Later on I wondered to myself, if a civil war were to happen. What would that mean for me? Would I suddenly become an enemy to Hac and Danny and Randy? I feel like no. But the many more people I don't know in the area? Who may have noticed my existence? What is also ponderous is that there is a very "woo-woo" organization one town over, all about new methods of spirituality and ghosts and other such stuff. It's not my bag at all, but I did go on a tour of their "campus" last year, and the woman who showed me around mentioned that the founder of the organization recognized that we were in perilous times, and if things were to get crazy, we might be in flash point area, which is why, in the basement of her "peace pentagon" she had a basic bunker constructed. So Hac, a conservative, Christian Republican is seeking more ammo, and a rich liberal woman trying to find the next paradigm shift in spiritual religion...is building a bunker. They couldn't be more far apart ideologically. And yet? They're coming to the same apocalyptic conclusion.

I've been a sucker for apocalypse narratives for years. Margaret Atwood's Oryx and Crake trilogy has long been a touchstone of the future I most fear. Handmaid's Tale too of course. I've watched The Walking Dead for years less because of zombies or gore, and more because of how they depict a world where infrastructure we all take for granted is simply gone. Water on demand. Electricity. Internet.

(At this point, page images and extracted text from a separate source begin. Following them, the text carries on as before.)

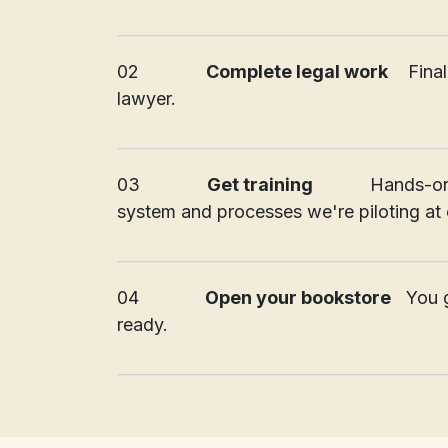
_________________________________________
02
Complete legal work
​Fin
lawyer.
_________________________________________
03
Get training
Hands-on
system and processes we're piloting at o
_________________________________________
04
Open your bookstore
You g
ready.
_________________________________________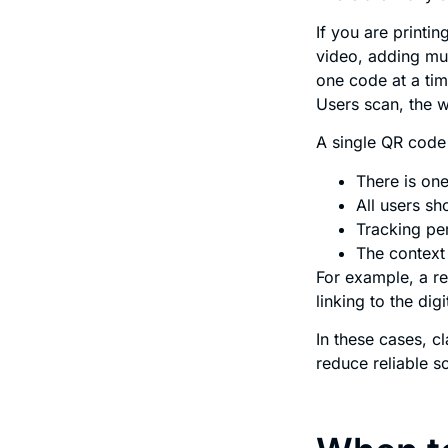
If you are printi
video, adding mu
one code at a tim
Users scan, the 
A single QR code 
There is one
All users s
Tracking per
The context 
For example, a r
linking to the di
In these cases, cl
reduce reliable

Grocery stores! I moved where I did when I did in part because I *did* want to be a little off the beaten track if shit hit the fan. But these days I'm not sure what apocalypse I'm waiting for. I am zero percent worried about "black thugs" coming to rural Virginia looking to take anything from me. I am not convinced that any government would really try to "take our guns." People have been pointing to Handmaid's Tale, the television show, as the likely outcome of the recent ACB nomination. As if that would change the minds of anyone who wasn't already opposed to the whole thing. I may live in the middle of nowhere, but I don't know if that makes me any safer than my friends living in NYC or Philadelphia. 

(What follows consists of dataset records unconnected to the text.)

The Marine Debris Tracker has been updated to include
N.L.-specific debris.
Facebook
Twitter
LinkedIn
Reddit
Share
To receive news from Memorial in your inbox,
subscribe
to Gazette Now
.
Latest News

The whole thing bums me out. I don't see a way out of it. And I live in a low-grade fear of what will happen next. The election is so totally being undermined by Trump's offensive to make his base believe that no outcome other than his winning could be true. So let's just say he doesn't win. Do my neighbors just grumble? Or do they get radicalized? Maybe not become vigilantes here, but drive two hours to cities and, what? Burn the houses of liberals? I just can't really fathom that. But if the last four years have demonstrated anything, they have demonstrated that as much as I think of myself as pragmatic, there is an optimistic and naive streak in me that just cannot truly grasp how wide the divide has become. That even "common decency" seems to be a subjective term. If we can't all just get along, what is the next best thing? 

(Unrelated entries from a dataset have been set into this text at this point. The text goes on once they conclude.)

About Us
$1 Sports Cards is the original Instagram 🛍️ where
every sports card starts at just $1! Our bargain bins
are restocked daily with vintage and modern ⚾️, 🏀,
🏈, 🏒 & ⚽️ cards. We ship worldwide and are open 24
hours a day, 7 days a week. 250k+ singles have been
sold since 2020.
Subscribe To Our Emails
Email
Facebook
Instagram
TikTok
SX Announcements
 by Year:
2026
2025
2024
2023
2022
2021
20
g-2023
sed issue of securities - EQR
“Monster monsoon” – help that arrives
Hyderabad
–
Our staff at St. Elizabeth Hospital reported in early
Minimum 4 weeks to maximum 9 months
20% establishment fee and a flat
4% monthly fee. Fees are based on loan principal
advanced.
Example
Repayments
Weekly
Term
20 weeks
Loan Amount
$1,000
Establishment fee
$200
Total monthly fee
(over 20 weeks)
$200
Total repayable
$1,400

Yesterday I had an outdoor dinner and beer with a friend, and she suggested that maybe this is the one last push. That those who struggle with the white majority disappearing are trying one last time to consolidate power and somehow avoid the inevitable. And that losing this time, they'll maybe just have to give up. This seems highly unlikely. Since Charlottesville I've been saying that it seems like the best that could be hoped for, at least in the next year or two, is that being racist goes back to being something people know they should be ashamed of. Racists have been around this whole time. That's not news. But their feeling that they should have no fear in expressing themselves, and in larger numbers, now that is something that feels slightly new, and reversible. 

I don't know. My phone is now charged. I'm going to go get groceries.